TECHNOSOCIAL COMPETENCE
The concept of diabetes therapy by the ear, published earlier, suggests the need for patient listening, and empathic counseling, in diabetes management.[10] This bidirectional process is actually a triptych of actions: Active listening, appropriate counseling, and artful filtering of accurate information from potentially damaging background noise (as received from hearsay and social media).
Diabetes therapy by the ear is traditionally practiced in a one-to-one or face-to-face encounter by the socially competent professional. With the flourishing of social media, however, diabetes care professionals will have to begin a proactive campaign for therapy by the ear on various technological platforms as well. This will involve three parallel missions: Listening to concerns of people with diabetes, facilitating resolution of these concerns, and helping them analyze various sources of information for accuracy and appropriateness [Box 1].
Box 1.
Technological action
To do this, a certain degree of technological skills are required. These include familiarity with modern technology, understanding of its strengths, weakness, loopholes and limitations, and ability to utilize these to provide optimal diabetes care-related information. These skills are what we term as technological competence. Technical knowledge, in isolation, however, is not enough to spearhead a “diabetinformation” wave. Such knowledge must be interlinked with social sensitivity and social competence.

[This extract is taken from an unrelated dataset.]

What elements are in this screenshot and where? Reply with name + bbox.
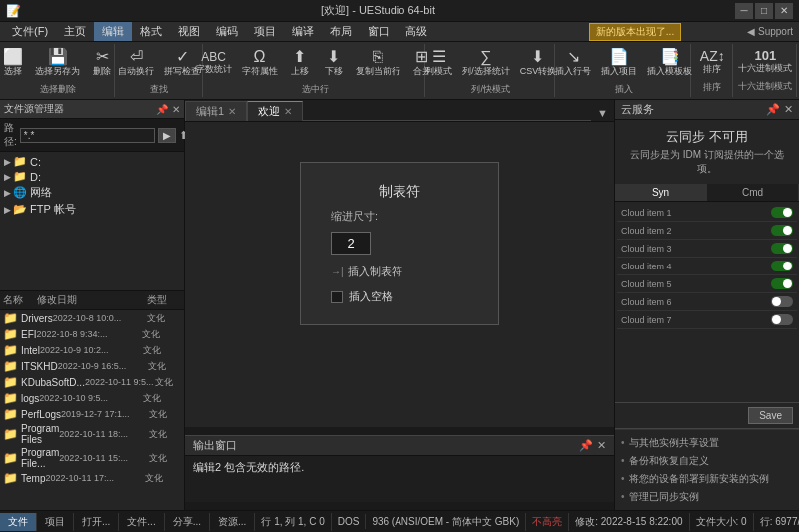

Technosocially competent professionals, therefore, are required to address the challenges of diabetes care, posed by evolving modes of information-hunting and communication. Apart from utilizing technosocial modes of communication, the techno socially savvy health-care provider should be able to equip persons in his care with the ability to differentiate de-information from de-misinformation. Some features of a reliable website are listed in Table 2.
Table 2.
SUMMARY
Both social and technological competence is important attributes for the modern diabetologist. Just as we use the umbrella term “bio psychosocial” to explain health models, we should be able to utilize “techno social” to describe domains of competence that the diabetologist must develop, in addition to biomedical knowledge.